Consistent Hashing
The Problem: hash(key) % N#
Simple modular hashing routes keys via node = hash(key) % N. When a node dies and N changes (e.g., there’s a cache cluster which has 3 nodes, node 2 dies, total N: 3 → 2), ~(N-1)/N of all keys remap to different nodes.
In a cache cluster this causes massive cache misses → thundering herd to database → cascading failure.
Key N=3 N=2 Moved?
user:1001 1 1 No
user:1002 0 0 No
user:1003 0 1 YES
user:1004 1 0 YES
user:1006 2 0 YES
The Solution: Hash Ring#
Instead of hash % N, we use a hash ring — a circular number line from 0 to 2^32 - 1 where the end wraps back to the start.

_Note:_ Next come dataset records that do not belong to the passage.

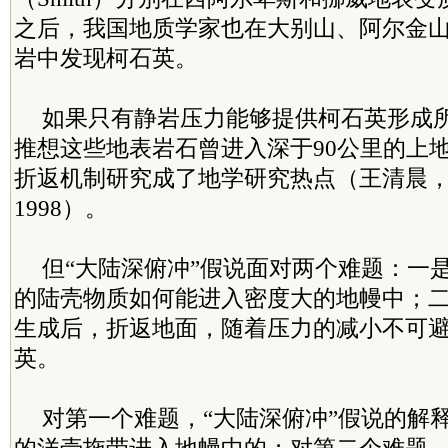
之后，我国地质学家也在大别山、阿尔金
岩中发现柯石英。
如果只有静岩压力能够提供柯石英形成
推想这些地表岩石曾进入深于90公里的上
折返机制研究成了地学研究热点（王清晨，1
1998）。
但“大陆深俯冲”假说面对两个难题：一
的陆壳物质如何能进入密度大的地幔中；
生成后，折返地面，随着压力的减小不可
英。
对第一个难题，“大陆深俯冲”假说的解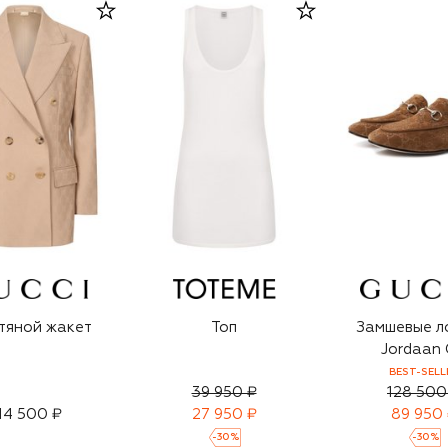
тяной жакет
Топ
Замшевые л
Jordaan
BEST-SELL
39 950 ₽
128 500
14 500 ₽
27 950 ₽
89 950
-
30
%
-
30
%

Setup: hash each node’s name (e.g., hash("cache-1")) to place it on the ring. To look up a key, hash the key and walk clockwise until you hit the first node — that node owns the key.
In the diagram below, ● marks a node’s position on the ring, and K1/K2/K3 are data keys hashed onto the same ring:
0 (= 2^32)
|
Node A ●
| ← K1 is here, walk clockwise → hits Node A
|
○ K2 ← walk clockwise → hits Node B
|
Node B ●
|
○ K3 ← walk clockwise → hits Node C
|
Node C ●
|
Why this helps: when Node C dies, only K3 (keys between Node B and Node C) needs to remap — it walks further clockwise and lands on Node A. K1 and K2 are completely untouched. On average only 1/N keys move, not (N-1)/N.
Key Concepts#
Virtual Nodes (vnodes)#
Few physical nodes on the ring → uneven arc lengths → skewed load. Fix: map each physical node to 100-200 virtual nodes spread across the ring. More points → more uniform distribution. Also enables weighted routing (more vnodes = more traffic).
Hash Function#
Needs to be deterministic and uniform, not necessarily cryptographic. Good choices: MurmurHash3, xxHash. MD5/SHA work but are slower than needed.

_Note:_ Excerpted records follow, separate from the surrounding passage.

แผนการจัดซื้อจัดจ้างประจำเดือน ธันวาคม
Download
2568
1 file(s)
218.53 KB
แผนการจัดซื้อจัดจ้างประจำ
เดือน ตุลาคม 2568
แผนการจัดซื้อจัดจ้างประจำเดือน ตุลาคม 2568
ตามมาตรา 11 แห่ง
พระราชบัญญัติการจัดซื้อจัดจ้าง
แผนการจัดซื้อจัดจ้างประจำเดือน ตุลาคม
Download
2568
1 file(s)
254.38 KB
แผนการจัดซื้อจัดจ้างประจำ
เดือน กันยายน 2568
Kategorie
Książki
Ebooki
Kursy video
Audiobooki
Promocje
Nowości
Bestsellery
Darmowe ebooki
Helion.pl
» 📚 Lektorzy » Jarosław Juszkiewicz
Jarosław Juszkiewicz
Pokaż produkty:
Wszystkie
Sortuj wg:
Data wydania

In Practice: What Else You Need#
Consistent hashing alone only solves key routing. Production distributed systems pair it with:
- Replication: a single node owning a key is a single point of failure. Systems like Cassandra replicate each key to the next R-1 distinct physical nodes clockwise on the ring (e.g., R=3 means key stored on nodes A, B, C). This is built on top of the ring, not part of the hashing algorithm itself.

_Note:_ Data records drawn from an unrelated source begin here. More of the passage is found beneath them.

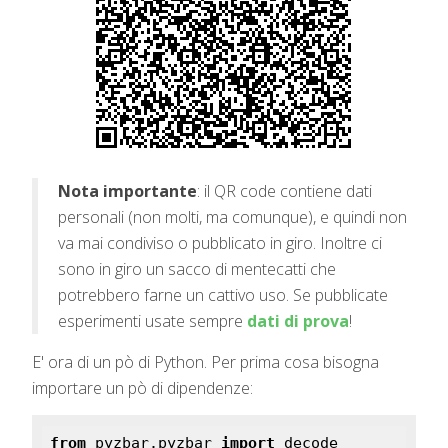
Nota importante
: il QR code contiene dati
personali (non molti, ma comunque), e quindi non
va mai condiviso o pubblicato in giro. Inoltre ci
sono in giro un sacco di mentecatti che
potrebbero farne un cattivo uso. Se pubblicate
esperimenti usate sempre
dati di prova
!
E' ora di un pò di Python. Per prima cosa bisogna
importare un pò di dipendenze:
from
 pyzbar.pyzbar 
import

- Cluster Membership: the ring assumes all nodes agree on who’s in the cluster. In reality you need a protocol to detect joins/failures and propagate that view — e.g., gossip (Cassandra), static config, or a CP store (etcd/ZooKeeper).
Implementation#
See consistent_hashing.py for a complete Python implementation with virtual nodes and binary search lookup.
Real-World Usage#
| System | Role |
|---|---|
| DynamoDB / Cassandra | Partition data across storage nodes |
| Memcached / Redis Cluster | Route cache keys to servers |
| Nginx / HAProxy | Sticky load balancing |
Trade-offs#
| Pros | Cons |
|---|---|
| Only 1/N keys move on topology change | More complex than hash % N |
| Even load with vnodes | Memory overhead from vnodes |
| Decentralized ownership computation | Requires separate membership protocol |